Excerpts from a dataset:
- - - - - - -
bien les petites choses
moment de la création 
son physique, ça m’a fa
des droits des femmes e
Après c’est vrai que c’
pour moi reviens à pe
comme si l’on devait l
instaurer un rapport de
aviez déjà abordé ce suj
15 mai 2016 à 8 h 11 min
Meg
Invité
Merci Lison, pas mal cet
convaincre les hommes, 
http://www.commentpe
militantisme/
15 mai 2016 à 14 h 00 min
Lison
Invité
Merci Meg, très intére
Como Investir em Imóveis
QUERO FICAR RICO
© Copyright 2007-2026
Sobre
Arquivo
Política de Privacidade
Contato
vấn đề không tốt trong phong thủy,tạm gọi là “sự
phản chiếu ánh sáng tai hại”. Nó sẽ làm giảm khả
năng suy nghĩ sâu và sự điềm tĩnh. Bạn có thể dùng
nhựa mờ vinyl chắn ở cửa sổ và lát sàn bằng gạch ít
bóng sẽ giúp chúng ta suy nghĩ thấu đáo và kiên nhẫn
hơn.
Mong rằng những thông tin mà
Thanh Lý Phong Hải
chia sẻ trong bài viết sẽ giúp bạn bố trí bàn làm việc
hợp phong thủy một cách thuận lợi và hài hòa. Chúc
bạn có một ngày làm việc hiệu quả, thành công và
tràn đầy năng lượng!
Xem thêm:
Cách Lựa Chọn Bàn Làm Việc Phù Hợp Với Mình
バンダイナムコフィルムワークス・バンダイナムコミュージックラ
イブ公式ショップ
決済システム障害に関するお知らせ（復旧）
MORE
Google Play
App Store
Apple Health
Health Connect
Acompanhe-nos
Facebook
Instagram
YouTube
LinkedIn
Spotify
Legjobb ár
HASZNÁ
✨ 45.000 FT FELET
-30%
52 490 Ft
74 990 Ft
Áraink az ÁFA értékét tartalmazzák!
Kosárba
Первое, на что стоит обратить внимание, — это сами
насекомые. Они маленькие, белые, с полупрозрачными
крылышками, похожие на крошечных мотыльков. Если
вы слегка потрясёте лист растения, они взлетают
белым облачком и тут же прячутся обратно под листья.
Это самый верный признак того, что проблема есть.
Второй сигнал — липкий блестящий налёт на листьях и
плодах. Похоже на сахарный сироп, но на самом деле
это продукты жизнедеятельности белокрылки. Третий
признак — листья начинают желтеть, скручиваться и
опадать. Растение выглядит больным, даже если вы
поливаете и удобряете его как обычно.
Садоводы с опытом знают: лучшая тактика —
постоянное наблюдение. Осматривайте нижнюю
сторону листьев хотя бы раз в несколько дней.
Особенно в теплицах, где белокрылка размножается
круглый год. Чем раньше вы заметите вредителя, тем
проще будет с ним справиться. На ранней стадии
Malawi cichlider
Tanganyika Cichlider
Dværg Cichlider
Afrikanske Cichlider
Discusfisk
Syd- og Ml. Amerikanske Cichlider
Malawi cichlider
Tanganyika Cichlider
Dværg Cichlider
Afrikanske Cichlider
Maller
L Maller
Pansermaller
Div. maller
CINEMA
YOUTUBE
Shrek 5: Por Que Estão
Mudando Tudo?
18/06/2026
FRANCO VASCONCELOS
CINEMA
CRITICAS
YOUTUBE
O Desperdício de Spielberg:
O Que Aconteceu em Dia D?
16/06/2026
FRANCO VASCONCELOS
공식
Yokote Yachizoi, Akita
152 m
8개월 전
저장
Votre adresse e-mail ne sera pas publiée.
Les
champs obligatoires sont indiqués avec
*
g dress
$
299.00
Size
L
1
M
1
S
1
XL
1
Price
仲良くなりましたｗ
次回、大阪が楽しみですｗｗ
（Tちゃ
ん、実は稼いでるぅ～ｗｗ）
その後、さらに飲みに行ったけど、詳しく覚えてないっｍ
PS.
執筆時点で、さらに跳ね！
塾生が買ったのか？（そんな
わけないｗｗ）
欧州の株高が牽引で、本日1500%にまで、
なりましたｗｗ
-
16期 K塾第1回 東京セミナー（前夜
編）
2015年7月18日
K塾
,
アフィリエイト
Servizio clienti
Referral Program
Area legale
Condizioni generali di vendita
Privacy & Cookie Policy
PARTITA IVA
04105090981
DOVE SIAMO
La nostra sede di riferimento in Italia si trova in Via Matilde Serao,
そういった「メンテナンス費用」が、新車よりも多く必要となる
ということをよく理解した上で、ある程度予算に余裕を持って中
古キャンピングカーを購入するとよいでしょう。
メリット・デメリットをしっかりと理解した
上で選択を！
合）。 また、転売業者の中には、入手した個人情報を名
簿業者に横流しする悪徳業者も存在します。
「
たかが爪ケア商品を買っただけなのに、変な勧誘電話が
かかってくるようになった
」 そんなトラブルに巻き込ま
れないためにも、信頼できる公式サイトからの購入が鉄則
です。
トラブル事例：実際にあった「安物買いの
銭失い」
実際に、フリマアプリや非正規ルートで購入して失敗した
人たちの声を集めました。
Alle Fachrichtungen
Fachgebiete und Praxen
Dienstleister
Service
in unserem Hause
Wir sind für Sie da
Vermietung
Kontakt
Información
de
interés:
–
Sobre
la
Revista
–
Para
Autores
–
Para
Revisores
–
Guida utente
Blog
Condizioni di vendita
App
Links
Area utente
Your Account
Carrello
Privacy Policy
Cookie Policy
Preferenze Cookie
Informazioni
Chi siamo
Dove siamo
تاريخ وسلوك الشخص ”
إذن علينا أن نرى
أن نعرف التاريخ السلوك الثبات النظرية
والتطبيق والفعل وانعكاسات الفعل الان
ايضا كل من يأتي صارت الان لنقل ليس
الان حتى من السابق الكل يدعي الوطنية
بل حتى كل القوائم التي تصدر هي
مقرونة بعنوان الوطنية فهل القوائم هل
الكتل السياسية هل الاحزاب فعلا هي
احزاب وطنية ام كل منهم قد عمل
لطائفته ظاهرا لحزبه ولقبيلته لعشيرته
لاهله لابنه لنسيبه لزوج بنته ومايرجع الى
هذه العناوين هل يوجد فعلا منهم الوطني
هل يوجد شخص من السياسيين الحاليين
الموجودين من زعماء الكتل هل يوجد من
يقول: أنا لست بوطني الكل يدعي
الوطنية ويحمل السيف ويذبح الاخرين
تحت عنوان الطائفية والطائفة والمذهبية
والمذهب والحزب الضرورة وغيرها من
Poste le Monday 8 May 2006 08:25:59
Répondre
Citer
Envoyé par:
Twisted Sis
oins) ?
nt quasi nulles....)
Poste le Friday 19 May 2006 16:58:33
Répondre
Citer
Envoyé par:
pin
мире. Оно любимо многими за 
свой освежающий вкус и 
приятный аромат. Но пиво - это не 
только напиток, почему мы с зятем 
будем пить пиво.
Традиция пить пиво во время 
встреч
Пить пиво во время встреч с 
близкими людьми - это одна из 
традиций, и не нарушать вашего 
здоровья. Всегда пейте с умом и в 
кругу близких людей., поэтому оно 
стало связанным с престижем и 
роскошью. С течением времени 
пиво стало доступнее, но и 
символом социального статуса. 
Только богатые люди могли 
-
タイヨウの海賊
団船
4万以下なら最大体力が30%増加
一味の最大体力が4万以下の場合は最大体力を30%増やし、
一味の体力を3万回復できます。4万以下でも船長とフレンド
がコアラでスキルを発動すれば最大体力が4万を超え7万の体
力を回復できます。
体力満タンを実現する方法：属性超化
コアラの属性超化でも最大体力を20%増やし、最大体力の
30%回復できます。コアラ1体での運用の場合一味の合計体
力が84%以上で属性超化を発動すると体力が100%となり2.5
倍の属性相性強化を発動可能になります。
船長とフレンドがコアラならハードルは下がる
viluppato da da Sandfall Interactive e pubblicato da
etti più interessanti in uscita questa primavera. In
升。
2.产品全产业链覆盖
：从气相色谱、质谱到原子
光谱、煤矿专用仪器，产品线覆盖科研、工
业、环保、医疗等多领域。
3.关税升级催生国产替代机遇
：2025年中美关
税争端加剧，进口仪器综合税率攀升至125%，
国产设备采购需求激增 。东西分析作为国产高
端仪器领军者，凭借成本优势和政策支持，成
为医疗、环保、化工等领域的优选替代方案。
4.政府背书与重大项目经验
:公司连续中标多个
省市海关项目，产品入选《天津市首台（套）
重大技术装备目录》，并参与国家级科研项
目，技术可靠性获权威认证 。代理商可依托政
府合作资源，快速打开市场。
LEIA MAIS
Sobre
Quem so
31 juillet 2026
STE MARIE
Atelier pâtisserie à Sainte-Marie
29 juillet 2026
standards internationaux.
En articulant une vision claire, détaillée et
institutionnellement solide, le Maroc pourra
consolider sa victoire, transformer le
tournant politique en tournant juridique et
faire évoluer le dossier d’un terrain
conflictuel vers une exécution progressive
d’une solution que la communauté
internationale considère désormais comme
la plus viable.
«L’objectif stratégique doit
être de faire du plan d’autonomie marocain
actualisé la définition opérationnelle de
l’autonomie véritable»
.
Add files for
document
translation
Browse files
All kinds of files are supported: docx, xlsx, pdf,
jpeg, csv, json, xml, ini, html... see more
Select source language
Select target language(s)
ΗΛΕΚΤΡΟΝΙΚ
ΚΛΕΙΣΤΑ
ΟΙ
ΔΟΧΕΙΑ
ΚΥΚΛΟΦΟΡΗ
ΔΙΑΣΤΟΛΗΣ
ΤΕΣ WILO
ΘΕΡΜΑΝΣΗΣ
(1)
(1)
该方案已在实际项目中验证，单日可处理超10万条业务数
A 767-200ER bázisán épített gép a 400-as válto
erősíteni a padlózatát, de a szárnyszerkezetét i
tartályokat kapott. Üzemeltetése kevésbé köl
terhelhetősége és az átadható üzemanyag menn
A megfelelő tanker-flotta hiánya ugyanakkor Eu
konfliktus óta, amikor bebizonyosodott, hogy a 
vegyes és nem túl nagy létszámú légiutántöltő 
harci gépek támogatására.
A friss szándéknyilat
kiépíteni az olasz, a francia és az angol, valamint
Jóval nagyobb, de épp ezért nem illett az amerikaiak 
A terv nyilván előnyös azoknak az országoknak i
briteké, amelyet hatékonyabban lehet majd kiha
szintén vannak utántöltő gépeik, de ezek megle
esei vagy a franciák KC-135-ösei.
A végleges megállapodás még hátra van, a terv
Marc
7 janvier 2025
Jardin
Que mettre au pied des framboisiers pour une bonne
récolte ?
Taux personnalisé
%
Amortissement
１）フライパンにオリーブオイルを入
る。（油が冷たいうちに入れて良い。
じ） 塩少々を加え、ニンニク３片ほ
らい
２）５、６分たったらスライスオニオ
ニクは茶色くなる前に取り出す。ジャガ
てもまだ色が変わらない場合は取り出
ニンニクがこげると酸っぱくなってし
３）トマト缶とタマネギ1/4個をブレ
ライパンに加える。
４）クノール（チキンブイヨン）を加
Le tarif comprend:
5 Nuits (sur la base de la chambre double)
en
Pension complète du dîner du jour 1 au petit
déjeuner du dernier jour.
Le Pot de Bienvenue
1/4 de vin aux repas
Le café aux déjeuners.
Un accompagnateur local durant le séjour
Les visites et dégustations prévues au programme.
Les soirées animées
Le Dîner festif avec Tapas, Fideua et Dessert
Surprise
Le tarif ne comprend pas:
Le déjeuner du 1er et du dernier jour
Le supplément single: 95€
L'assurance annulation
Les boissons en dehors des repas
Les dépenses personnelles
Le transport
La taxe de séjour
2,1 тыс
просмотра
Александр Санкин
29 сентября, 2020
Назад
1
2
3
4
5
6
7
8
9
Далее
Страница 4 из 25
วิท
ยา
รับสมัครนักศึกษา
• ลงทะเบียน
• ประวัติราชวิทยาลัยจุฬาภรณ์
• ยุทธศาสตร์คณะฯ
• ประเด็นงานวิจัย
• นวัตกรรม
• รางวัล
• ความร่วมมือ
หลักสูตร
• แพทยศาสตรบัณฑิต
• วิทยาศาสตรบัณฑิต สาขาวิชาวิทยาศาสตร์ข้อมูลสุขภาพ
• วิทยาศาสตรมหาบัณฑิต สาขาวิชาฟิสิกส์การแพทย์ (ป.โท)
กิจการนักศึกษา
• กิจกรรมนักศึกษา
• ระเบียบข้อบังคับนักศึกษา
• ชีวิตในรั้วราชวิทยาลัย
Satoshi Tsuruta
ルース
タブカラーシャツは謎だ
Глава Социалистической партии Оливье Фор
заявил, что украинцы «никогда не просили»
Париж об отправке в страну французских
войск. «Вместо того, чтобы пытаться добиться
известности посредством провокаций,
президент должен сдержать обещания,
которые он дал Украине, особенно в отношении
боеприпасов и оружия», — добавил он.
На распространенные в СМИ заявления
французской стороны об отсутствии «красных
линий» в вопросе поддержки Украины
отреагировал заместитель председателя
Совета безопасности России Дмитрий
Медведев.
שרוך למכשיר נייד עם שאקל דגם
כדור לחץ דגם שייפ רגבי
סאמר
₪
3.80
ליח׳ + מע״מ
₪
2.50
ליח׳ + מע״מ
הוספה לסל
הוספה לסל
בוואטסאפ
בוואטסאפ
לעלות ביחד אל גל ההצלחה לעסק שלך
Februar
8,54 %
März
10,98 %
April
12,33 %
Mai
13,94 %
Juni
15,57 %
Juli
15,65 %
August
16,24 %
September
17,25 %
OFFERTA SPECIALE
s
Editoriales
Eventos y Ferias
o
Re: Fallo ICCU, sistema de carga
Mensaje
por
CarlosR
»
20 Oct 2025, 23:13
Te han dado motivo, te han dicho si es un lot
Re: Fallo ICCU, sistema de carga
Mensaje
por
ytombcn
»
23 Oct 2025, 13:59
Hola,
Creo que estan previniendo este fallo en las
- - - - - - -
■ **EXERCISE GOAL**:
Using the entries above, output exactly the lines between the line holding "tartályokat kapott. Üzemeltetése kevésbé köl" and the line holding "てもまだ色が変わらない場合は取り出", end lines included, and nothing more.

■ **REPLY TO THE TASK**:
tartályokat kapott. Üzemeltetése kevésbé köl
terhelhetősége és az átadható üzemanyag menn
A megfelelő tanker-flotta hiánya ugyanakkor Eu
konfliktus óta, amikor bebizonyosodott, hogy a 
vegyes és nem túl nagy létszámú légiutántöltő 
harci gépek támogatására.
A friss szándéknyilat
kiépíteni az olasz, a francia és az angol, valamint
Jóval nagyobb, de épp ezért nem illett az amerikaiak 
A terv nyilván előnyös azoknak az országoknak i
briteké, amelyet hatékonyabban lehet majd kiha
szintén vannak utántöltő gépeik, de ezek megle
esei vagy a franciák KC-135-ösei.
A végleges megállapodás még hátra van, a terv
Marc
7 janvier 2025
Jardin
Que mettre au pied des framboisiers pour une bonne
récolte ?
Taux personnalisé
%
Amortissement
１）フライパンにオリーブオイルを入
る。（油が冷たいうちに入れて良い。
じ） 塩少々を加え、ニンニク３片ほ
らい
２）５、６分たったらスライスオニオ
ニクは茶色くなる前に取り出す。ジャガ
てもまだ色が変わらない場合は取り出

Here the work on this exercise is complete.